### [WORK REQUIRED]
Starting at the line below holding "Archive site (858, 128)" and stopping at the line holding "Newsletter ANCE (174, 959)", print every line exactly, both ends included, and leave the rest out.
┌─ INPUT FOR THIS TASK
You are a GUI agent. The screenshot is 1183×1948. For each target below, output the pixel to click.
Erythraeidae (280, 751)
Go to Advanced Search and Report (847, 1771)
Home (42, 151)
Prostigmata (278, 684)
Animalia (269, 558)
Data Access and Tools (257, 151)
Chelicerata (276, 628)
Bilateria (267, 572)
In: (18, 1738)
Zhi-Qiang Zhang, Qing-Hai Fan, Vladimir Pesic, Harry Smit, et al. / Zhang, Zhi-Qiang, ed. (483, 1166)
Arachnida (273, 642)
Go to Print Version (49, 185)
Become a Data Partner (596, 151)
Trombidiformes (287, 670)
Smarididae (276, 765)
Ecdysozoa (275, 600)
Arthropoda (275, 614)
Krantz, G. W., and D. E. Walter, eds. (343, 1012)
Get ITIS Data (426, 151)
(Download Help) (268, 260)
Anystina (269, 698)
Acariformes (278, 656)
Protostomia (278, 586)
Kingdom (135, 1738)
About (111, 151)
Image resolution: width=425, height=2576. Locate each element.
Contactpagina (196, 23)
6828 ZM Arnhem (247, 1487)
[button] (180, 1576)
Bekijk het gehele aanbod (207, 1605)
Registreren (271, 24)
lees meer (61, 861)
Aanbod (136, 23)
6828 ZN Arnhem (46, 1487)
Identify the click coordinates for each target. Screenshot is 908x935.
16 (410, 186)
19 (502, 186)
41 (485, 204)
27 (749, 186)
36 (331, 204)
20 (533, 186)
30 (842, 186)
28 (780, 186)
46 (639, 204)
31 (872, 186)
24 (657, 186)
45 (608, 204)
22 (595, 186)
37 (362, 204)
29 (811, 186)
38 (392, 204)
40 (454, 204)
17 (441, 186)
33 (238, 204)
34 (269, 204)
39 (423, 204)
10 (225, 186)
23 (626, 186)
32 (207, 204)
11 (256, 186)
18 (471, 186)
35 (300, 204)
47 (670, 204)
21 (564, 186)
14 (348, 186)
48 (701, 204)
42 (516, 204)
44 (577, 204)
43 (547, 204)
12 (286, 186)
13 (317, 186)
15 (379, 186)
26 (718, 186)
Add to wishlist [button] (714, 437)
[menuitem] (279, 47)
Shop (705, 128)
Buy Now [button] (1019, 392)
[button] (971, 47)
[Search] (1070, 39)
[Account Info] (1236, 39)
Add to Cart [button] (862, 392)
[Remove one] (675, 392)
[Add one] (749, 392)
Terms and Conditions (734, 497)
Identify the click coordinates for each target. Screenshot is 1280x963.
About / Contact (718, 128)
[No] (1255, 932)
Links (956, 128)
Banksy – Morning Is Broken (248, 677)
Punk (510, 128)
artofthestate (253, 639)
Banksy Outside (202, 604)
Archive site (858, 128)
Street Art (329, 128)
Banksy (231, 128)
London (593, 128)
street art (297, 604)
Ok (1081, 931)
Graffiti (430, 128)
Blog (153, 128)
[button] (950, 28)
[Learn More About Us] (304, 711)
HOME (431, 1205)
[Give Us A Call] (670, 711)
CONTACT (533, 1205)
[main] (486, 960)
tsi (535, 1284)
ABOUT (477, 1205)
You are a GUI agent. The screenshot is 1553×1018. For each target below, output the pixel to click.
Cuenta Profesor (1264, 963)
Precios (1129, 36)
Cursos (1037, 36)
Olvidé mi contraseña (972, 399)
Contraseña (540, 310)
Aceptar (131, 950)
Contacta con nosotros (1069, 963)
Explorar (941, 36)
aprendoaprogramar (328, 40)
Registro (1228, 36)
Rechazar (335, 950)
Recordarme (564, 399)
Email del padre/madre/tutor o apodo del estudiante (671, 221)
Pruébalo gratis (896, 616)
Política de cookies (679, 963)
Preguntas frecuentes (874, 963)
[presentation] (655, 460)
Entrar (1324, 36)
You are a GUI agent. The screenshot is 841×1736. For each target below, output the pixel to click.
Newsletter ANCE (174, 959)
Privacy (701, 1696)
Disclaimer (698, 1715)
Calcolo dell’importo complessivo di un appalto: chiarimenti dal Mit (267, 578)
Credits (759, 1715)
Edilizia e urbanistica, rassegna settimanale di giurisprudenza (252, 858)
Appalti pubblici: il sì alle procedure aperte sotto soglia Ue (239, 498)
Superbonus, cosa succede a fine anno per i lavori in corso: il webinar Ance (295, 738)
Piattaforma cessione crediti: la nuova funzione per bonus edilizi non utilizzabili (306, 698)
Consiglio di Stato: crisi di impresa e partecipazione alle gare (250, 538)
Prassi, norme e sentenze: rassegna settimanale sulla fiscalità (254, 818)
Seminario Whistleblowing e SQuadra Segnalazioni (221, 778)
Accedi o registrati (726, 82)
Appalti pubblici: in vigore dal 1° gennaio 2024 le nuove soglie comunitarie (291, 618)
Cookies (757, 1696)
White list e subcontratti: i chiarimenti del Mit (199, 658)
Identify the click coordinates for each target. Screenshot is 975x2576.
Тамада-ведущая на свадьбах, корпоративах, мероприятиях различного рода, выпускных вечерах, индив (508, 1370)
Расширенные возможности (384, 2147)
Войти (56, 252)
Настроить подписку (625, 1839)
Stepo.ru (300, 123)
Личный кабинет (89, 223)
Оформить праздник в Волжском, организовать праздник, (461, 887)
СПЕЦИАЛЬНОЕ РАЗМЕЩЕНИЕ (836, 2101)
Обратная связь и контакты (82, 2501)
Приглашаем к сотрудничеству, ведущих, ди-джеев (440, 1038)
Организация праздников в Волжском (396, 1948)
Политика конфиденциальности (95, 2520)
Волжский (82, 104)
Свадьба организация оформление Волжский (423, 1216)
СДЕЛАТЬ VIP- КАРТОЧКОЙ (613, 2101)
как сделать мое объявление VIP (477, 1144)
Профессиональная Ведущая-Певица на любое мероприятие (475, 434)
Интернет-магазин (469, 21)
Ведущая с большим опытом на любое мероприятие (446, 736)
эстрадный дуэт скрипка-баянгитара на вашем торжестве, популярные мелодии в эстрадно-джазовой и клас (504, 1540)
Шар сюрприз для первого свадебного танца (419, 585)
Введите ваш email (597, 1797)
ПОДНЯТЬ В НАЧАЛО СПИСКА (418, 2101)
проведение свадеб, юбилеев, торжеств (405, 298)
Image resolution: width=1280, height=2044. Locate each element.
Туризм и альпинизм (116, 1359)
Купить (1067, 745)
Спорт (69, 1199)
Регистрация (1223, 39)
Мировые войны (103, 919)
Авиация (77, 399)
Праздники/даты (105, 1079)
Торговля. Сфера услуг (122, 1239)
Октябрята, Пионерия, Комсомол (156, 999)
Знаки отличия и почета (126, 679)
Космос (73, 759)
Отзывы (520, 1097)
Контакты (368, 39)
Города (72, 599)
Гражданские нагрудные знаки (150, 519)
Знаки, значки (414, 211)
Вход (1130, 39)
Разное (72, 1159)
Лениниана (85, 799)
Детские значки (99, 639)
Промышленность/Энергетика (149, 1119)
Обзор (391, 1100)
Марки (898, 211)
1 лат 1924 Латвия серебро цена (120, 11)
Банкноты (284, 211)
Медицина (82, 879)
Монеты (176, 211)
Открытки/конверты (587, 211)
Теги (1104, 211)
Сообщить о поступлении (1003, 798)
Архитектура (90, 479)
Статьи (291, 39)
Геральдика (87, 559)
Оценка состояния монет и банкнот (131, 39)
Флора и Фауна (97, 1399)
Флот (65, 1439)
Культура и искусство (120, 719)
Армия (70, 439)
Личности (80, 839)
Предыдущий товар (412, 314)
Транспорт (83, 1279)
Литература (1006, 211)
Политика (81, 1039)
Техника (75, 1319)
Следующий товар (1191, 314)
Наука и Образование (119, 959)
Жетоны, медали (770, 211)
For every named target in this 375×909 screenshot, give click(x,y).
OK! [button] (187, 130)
└─
### [ANSWER SECTION]
Archive site (858, 128)
Street Art (329, 128)
Banksy (231, 128)
London (593, 128)
street art (297, 604)
Ok (1081, 931)
Graffiti (430, 128)
Blog (153, 128)
[button] (950, 28)
[Learn More About Us] (304, 711)
HOME (431, 1205)
[Give Us A Call] (670, 711)
CONTACT (533, 1205)
[main] (486, 960)
tsi (535, 1284)
ABOUT (477, 1205)
You are a GUI agent. The screenshot is 1553×1018. For each target below, output the pixel to click.
Cuenta Profesor (1264, 963)
Precios (1129, 36)
Cursos (1037, 36)
Olvidé mi contraseña (972, 399)
Contraseña (540, 310)
Aceptar (131, 950)
Contacta con nosotros (1069, 963)
Explorar (941, 36)
aprendoaprogramar (328, 40)
Registro (1228, 36)
Rechazar (335, 950)
Recordarme (564, 399)
Email del padre/madre/tutor o apodo del estudiante (671, 221)
Pruébalo gratis (896, 616)
Política de cookies (679, 963)
Preguntas frecuentes (874, 963)
[presentation] (655, 460)
Entrar (1324, 36)
You are a GUI agent. The screenshot is 841×1736. For each target below, output the pixel to click.
Newsletter ANCE (174, 959)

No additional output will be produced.